Thankfully, this is not the case with The West. Matmos have done their homework — in interviews, Daniel has criticized some of Schaeffer’s work for an adherence to experimentalism and non-musical composition, as it often lead to sonic doldrums. The West works so well because it never forgets to pounce and drive. Take, as a prime example, the title track and centerpiece of the album. The piece takes off like a slow train, all manipulated guitar squeals and rings, gradually giving way to synths. Then comes a magnificent breakdown, featuring thick rolling bass line and subtly manipulated acoustic percussion that maintains the train analogy. This in turn gives way to another peaceful section of crystalline slide guitar, which valleys for another few minutes in sample-edit land before once again emerging with the triumphant bass and drums at the lead. This peak-and-valley method of sequencing plays to folk music’s historic role as a storyteller; Matmos are just using keys, guitars, and found sounds to sing. Rare vocal snippets do pop up, including a surprisingly funky repetition of the phrase “It / It / It / Was” from friend Wiebke Ratzeburg.
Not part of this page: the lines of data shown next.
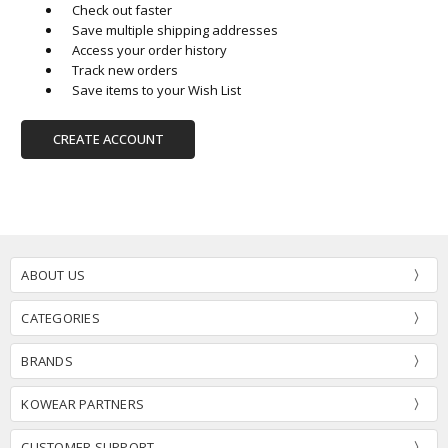
Check out faster
Save multiple shipping addresses
Access your order history
Track new orders
Save items to your Wish List
CREATE ACCOUNT
ABOUT US
CATEGORIES
BRANDS
KOWEAR PARTNERS
CUSTOMER SUPPORT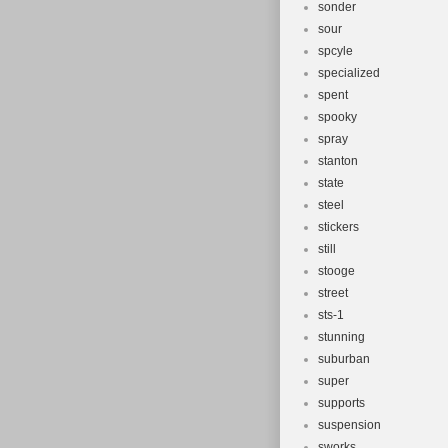
sonder
sour
spcyle
specialized
spent
spooky
spray
stanton
state
steel
stickers
still
stooge
street
sts-1
stunning
suburban
super
supports
suspension
sworks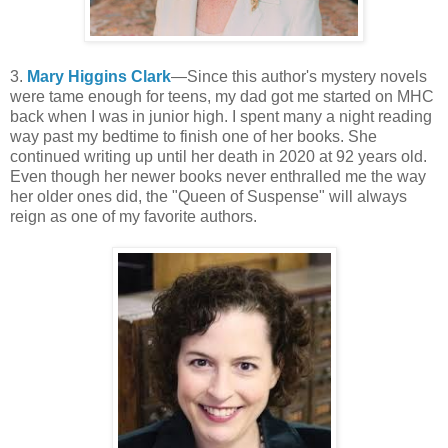
3.
Mary Higgins Clark
—Since this author's mystery novels
were tame enough for teens, my dad got me started on MHC
back when I was in junior high. I spent many a night reading
way past my bedtime to finish one of her books. She
continued writing up until her death in 2020 at 92 years old.
Even though her newer books never enthralled me the way
her older ones did, the "Queen of Suspense" will always
reign as one of my favorite authors.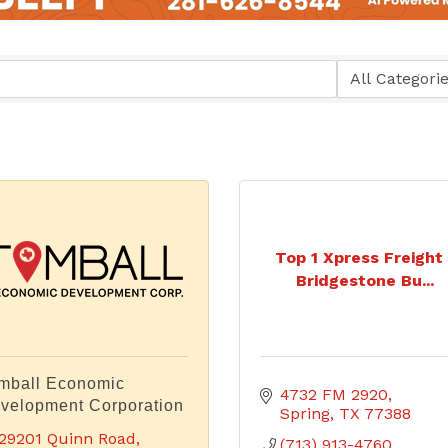
Top 1 Xpress Freight 
Bridgestone Bu...
mball Economic
4732 FM 2920
velopment Corporation
Spring
TX
77388
29201 Quinn Road, 
(713) 913-4760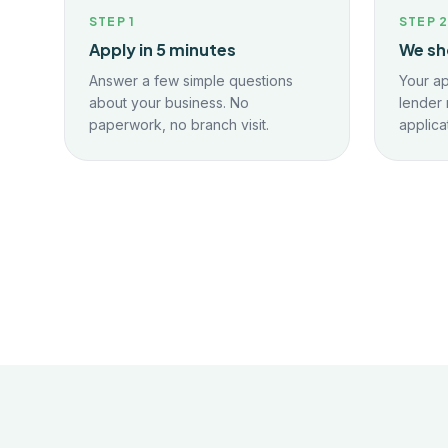
STEP
1
STEP
Apply in 5 minutes
We sh
Answer a few simple questions
Your ap
about your business. No
lender 
paperwork, no branch visit.
applica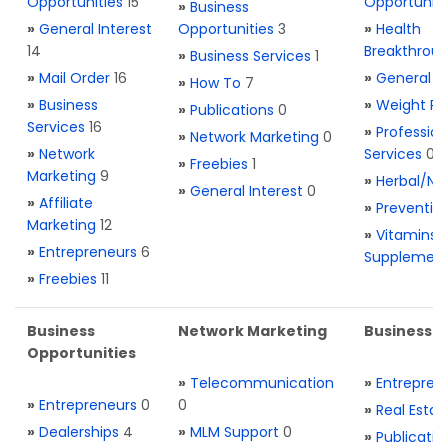
Opportunities
15
Opportuniti
»
Business
»
General Interest
Opportunities
3
»
Health
14
Breakthrou
»
Business Services
1
»
Mail Order
16
»
General H
»
How To
7
»
Business
»
Weight Re
»
Publications
0
Services
16
»
Profession
»
Network Marketing
0
»
Network
Services
0
»
Freebies
1
Marketing
9
»
Herbal/Na
»
General Interest
0
»
Affiliate
»
Preventio
Marketing
12
»
Vitamins 
»
Entrepreneurs
6
Supplemen
»
Freebies
11
Business
Network Marketing
Business L
Opportunities
»
Telecommunication
»
Entrepren
»
Entrepreneurs
0
0
»
Real Estat
»
Dealerships
4
»
MLM Support
0
»
Publicatio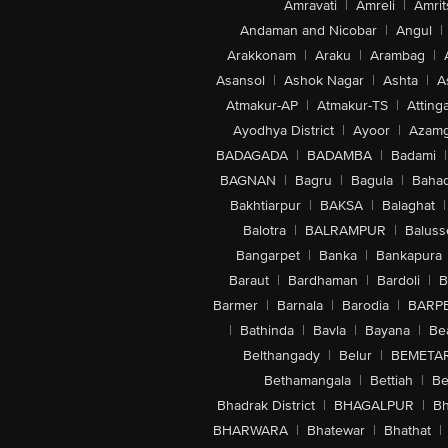
Amravati
|
Amreli
|
Amrit
Andaman and Nicobar
|
Angul
|
Arakkonam
|
Araku
|
Arambag
|
Asansol
|
Ashok Nagar
|
Ashta
|
A
Atmakur-AP
|
Atmakur-TS
|
Attinga
Ayodhya District
|
Ayoor
|
Azamg
BADAGADA
|
BADAMBA
|
Badami
|
BAGNAN
|
Bagru
|
Bagula
|
Bahad
Bakhtiarpur
|
BAKSA
|
Balaghat
|
Balotra
|
BALRAMPUR
|
Baluss
Bangarpet
|
Banka
|
Bankapura
Baraut
|
Bardhaman
|
Bardoli
|
B
Barmer
|
Barnala
|
Barodia
|
BARP
|
Bathinda
|
Bavla
|
Bayana
|
Be
Belthangady
|
Belur
|
BEMETA
Bethamangala
|
Bettiah
|
Be
Bhadrak District
|
BHAGALPUR
|
Bh
BHARWARA
|
Bhatewar
|
Bhathat
|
This is another strength of The West: it’s a collaborative effort, featuring contributions from a number of different guests hosted by the duo in San Francisco during their friends’ wedding. This kind of melting pot collaboration is commonplace for most Matmos albums; rarely do the duo produce a track without being informed by creative partners such as Wobbly, J Lesser, or Keith Fullerton Whitman. In this sense, The West, like every Matmos record, doesn’t sound quite like any other Matmos record. Sure, there are certain motifs that recur on multiple releases — a fondness for clicky minimal sound editing, a playful regard for far-reaching found sounds — but the fact remains that The West still features a number of unique collaborators.

Perhaps the most well-known here is David Pajo, the former Slint (and later Zwan and Papa M) guitarist, who brings a distinctly Slintly flavor to the dissonant guitar phrase in album closer “Tonight, The End”. “Tonight” plays out like a Slint song on a corrupted hard drive, with Pajo’s dark licks spiraling away into stuttering percussion, wailing horns, and infinite digital clicks and cuts. It’s clear that the editing process for this record must have been rather arduous. Elsewhere, on “The Sun on 5 at 152”, Mark Lightcap’s minor-major guitar shifts frame the album’s most fragilely deconstructed piece, as the smallest particles of sound are glitched out until they become gorgeous drones. “The Sun” also provides a neat little foreshadowing to Lightcap’s extensive work on 2003’s The Civil War, a record featuring some themes and sounds that overlap with The West.

The unique collaborators on this album make it one-of-a-kind, while its merger of the past, present, and future conceptions of music (clashing folk, a genre lent to purism and tradition, with radically futuristic electronics and digital edits) freeze it in timelessness. It’s been 10 years since The West was first released, and it’d be a lie to say that nothing else has sounded like it in the years since. But few acts have rivaled the sound captured here, perfectly sequenced at five essential tracks. Matmos have had more visible albums over the rest of their career, but The West, certainly their most stylistically consistent, once again makes a good run for one of their best.